According to Brandie Weikle, founder of The New Family and an online support group called Positive Co-Parenting After Divorce, a divorce registry helps the newly separated in a very tangible and practical way. Often, people want to help out but just aren’t sure how to be supportive. A divorce registry allows people who might not otherwise be able to find the right words to say, “Here’s the blender you wanted from your registry so you can make those smoothies you like.”
Here are a few suggestions to get you started.
1. Picture frames
Surround yourself with family and friends. From as little as $5.99 per frame, you can grab a handful of frames and plaster your walls with photos of your nearest and dearest.
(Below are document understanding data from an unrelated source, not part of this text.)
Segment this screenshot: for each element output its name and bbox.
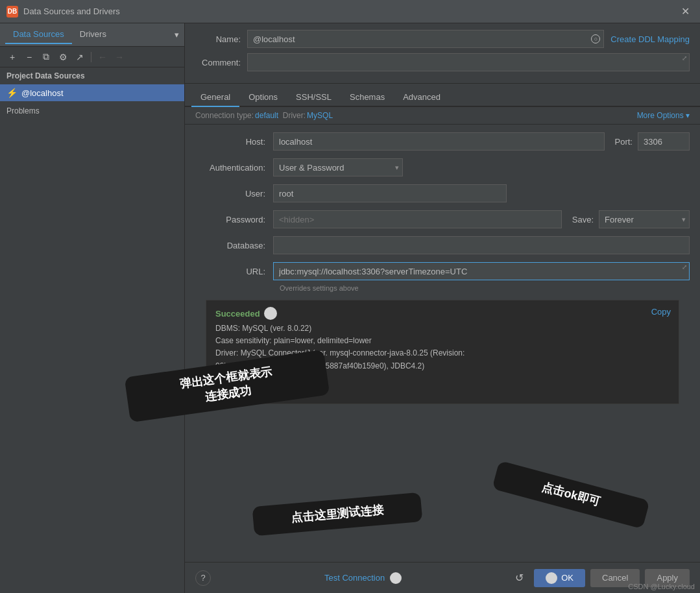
forward-button[interactable]: → [112, 50, 127, 64]
detail-line-6: SSL: yes [215, 385, 670, 397]
expand-icon[interactable]: ⤢ [682, 54, 687, 62]
detail-line-5: Ping: 101 ms [215, 372, 670, 385]
right-panel: Name: ○ Create DDL Mapping Comment: ⤢ [185, 23, 700, 593]
conn-type-value[interactable]: default [255, 111, 278, 120]
problems-label: Problems [6, 106, 40, 115]
auth-row: Authentication: User & Password No auth … [195, 158, 690, 176]
name-label: Name: [195, 34, 247, 44]
left-tab-arrow[interactable]: ▾ [175, 30, 179, 40]
tab-advanced[interactable]: Advanced [394, 88, 450, 107]
dialog-title: Data Sources and Drivers [23, 6, 677, 16]
url-row: URL: ⤢ [195, 262, 690, 280]
copy-button[interactable]: Copy [651, 307, 671, 317]
password-row: Password: Save: Forever For session Neve… [195, 210, 690, 228]
host-label: Host: [195, 137, 273, 147]
save-select[interactable]: Forever For session Never [599, 210, 690, 228]
url-label: URL: [195, 267, 273, 276]
settings-button[interactable]: ⚙ [56, 50, 70, 64]
auth-select[interactable]: User & Password No auth Password [273, 158, 403, 176]
name-input-wrap: ○ [247, 30, 604, 48]
auth-label: Authentication: [195, 163, 273, 173]
create-ddl-button[interactable]: Create DDL Mapping [610, 34, 690, 44]
port-label: Port: [615, 137, 638, 147]
auth-select-wrap: User & Password No auth Password ▾ [273, 158, 403, 176]
url-expand-icon[interactable]: ⤢ [682, 263, 687, 271]
tab-options[interactable]: Options [239, 88, 287, 107]
user-row: User: [195, 184, 690, 202]
close-button[interactable]: ✕ [677, 4, 694, 19]
url-note: Overrides settings above [195, 284, 690, 292]
remove-button[interactable]: − [22, 50, 36, 64]
project-data-sources-label: Project Data Sources [0, 67, 184, 84]
user-label: User: [195, 189, 273, 199]
name-row: Name: ○ Create DDL Mapping [195, 30, 690, 48]
test-connection-button[interactable]: Test Connection [324, 573, 385, 583]
left-toolbar: + − ⧉ ⚙ ↗ ← → [0, 47, 184, 67]
success-details: DBMS: MySQL (ver. 8.0.22) Case sensitivi… [215, 322, 670, 397]
password-input[interactable] [273, 210, 562, 228]
back-button[interactable]: ← [95, 50, 110, 64]
comment-input-wrap: ⤢ [247, 53, 690, 71]
success-header: Succeeded [215, 307, 670, 320]
copy-button[interactable]: ⧉ [39, 50, 53, 64]
detail-line-1: DBMS: MySQL (ver. 8.0.22) [215, 322, 670, 335]
detail-line-2: Case sensitivity: plain=lower, delimited… [215, 335, 670, 347]
conn-type-label: Connection type: [195, 111, 254, 120]
dialog-root: DB Data Sources and Drivers ✕ Data Sourc… [0, 0, 700, 593]
url-input-wrap: ⤢ [273, 262, 690, 280]
title-bar: DB Data Sources and Drivers ✕ [0, 0, 700, 23]
success-dot [264, 307, 277, 320]
help-button[interactable]: ? [195, 570, 211, 586]
host-port-row: Host: Port: [195, 132, 690, 151]
ok-button[interactable]: OK [534, 569, 585, 587]
port-input[interactable] [638, 132, 690, 151]
problems-section: Problems [0, 101, 184, 121]
right-tabs: General Options SSH/SSL Schemas Advanced [185, 84, 700, 107]
database-row: Database: [195, 236, 690, 254]
user-input[interactable] [273, 184, 507, 202]
bottom-bar: ? Test Connection ↺ OK Cancel Apply [185, 562, 700, 593]
app-icon-text: DB [8, 8, 17, 15]
ok-dot [546, 572, 557, 584]
comment-row: Comment: ⤢ [195, 53, 690, 71]
left-tabs: Data Sources Drivers ▾ [0, 23, 184, 47]
tab-drivers[interactable]: Drivers [72, 25, 114, 44]
connection-info-bar: Connection type: default Driver: MySQL M… [185, 107, 700, 125]
detail-line-3: Driver: MySQL Connector/J (ver. mysql-co… [215, 347, 670, 359]
tab-sshssl[interactable]: SSH/SSL [287, 88, 341, 107]
succeeded-label: Succeeded [215, 309, 260, 319]
tab-general[interactable]: General [191, 88, 239, 107]
name-input[interactable] [247, 30, 604, 48]
database-input[interactable] [273, 236, 690, 254]
data-source-icon: ⚡ [6, 88, 18, 98]
add-button[interactable]: + [5, 50, 19, 64]
toolbar-separator [91, 52, 91, 62]
watermark: CSDN @Lucky.cloud [628, 583, 695, 590]
undo-button[interactable]: ↺ [515, 572, 524, 584]
more-options-button[interactable]: More Options ▾ [637, 111, 690, 120]
host-input[interactable] [273, 132, 605, 151]
left-panel: Data Sources Drivers ▾ + − ⧉ ⚙ ↗ ← → Pro… [0, 23, 185, 593]
password-label: Password: [195, 215, 273, 224]
url-input[interactable] [273, 262, 690, 280]
save-label: Save: [572, 215, 599, 224]
app-icon: DB [6, 6, 18, 18]
tab-data-sources[interactable]: Data Sources [5, 25, 72, 44]
name-input-circle-icon: ○ [591, 34, 600, 43]
comment-label: Comment: [195, 58, 247, 67]
database-label: Database: [195, 241, 273, 250]
comment-input[interactable] [247, 53, 690, 71]
form-area: Host: Port: Authentication: User & Passw… [185, 125, 700, 562]
right-header: Name: ○ Create DDL Mapping Comment: ⤢ [185, 23, 700, 84]
success-panel: Succeeded Copy DBMS: MySQL (ver. 8.0.22)… [206, 300, 679, 404]
data-source-name: @localhost [21, 88, 64, 98]
test-conn-indicator [390, 572, 402, 584]
export-button[interactable]: ↗ [73, 50, 87, 64]
tab-schemas[interactable]: Schemas [341, 88, 394, 107]
detail-line-4: 08be9e9b4cba6aa115f9b27b215887af40b159e0… [215, 360, 670, 372]
content-area: Data Sources Drivers ▾ + − ⧉ ⚙ ↗ ← → Pro… [0, 23, 700, 593]
data-source-localhost[interactable]: ⚡ @localhost [0, 84, 184, 101]
driver-value[interactable]: MySQL [307, 111, 333, 120]
driver-label: Driver: [283, 111, 306, 120]
save-select-wrap: Forever For session Never ▾ [599, 210, 690, 228]
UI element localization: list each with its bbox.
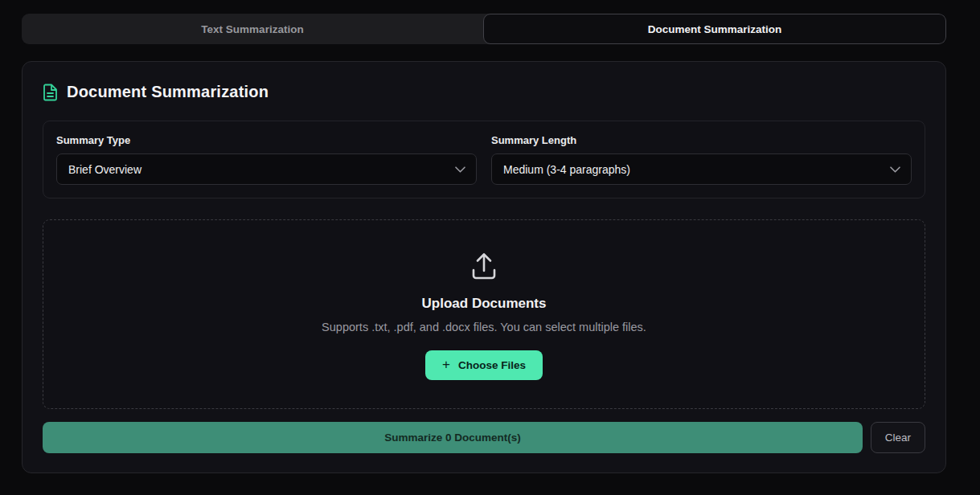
clear-button[interactable]: Clear	[871, 422, 925, 453]
options-panel: Summary Type Brief Overview Summary Leng…	[43, 121, 925, 198]
actions-row: Summarize 0 Document(s) Clear	[43, 422, 925, 453]
chevron-down-icon	[455, 166, 465, 173]
plus-icon: +	[442, 358, 450, 371]
app-root: Text Summarization Document Summarizatio…	[0, 0, 980, 495]
tab-list: Text Summarization Document Summarizatio…	[22, 14, 946, 44]
upload-subtitle: Supports .txt, .pdf, and .docx files. Yo…	[322, 321, 646, 333]
tab-text-summarization[interactable]: Text Summarization	[22, 14, 483, 44]
summary-length-label: Summary Length	[491, 134, 912, 146]
page-title: Document Summarization	[67, 83, 269, 101]
chevron-down-icon	[890, 166, 900, 173]
choose-files-button[interactable]: + Choose Files	[425, 350, 543, 380]
summary-length-field: Summary Length Medium (3-4 paragraphs)	[491, 134, 912, 185]
summary-type-select[interactable]: Brief Overview	[56, 153, 477, 185]
panel-header: Document Summarization	[43, 83, 925, 101]
summarize-button[interactable]: Summarize 0 Document(s)	[43, 422, 863, 453]
upload-title: Upload Documents	[422, 296, 547, 312]
upload-icon	[467, 249, 501, 283]
summary-type-label: Summary Type	[56, 134, 477, 146]
summary-type-field: Summary Type Brief Overview	[56, 134, 477, 185]
tab-document-summarization[interactable]: Document Summarization	[483, 14, 946, 44]
document-icon	[43, 84, 58, 101]
summary-length-select[interactable]: Medium (3-4 paragraphs)	[491, 153, 912, 185]
choose-files-label: Choose Files	[458, 359, 526, 371]
summary-length-value: Medium (3-4 paragraphs)	[503, 163, 630, 176]
document-summarization-panel: Document Summarization Summary Type Brie…	[22, 61, 946, 473]
upload-dropzone[interactable]: Upload Documents Supports .txt, .pdf, an…	[43, 219, 925, 409]
summary-type-value: Brief Overview	[68, 163, 141, 176]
This is less about creating a pristine gallery wall than it is about feeling the familiarity of loved ones’ goofy faces keeping you company in your new digs.
If chopping lettuce to reality TV isn’t your thing, consider registering for an audiobook subscription. Loaded with over 180,000 books to choose from, Audible lets you choose a new dinner date every night of the week. Not sure where to start? Try some of our favourite badass lady pal memoirs like Yes, Please (Amy Poehler) or Why Not Me? (Mindy Kaling). Alternatively, your local library may have a digital service too, free of charge.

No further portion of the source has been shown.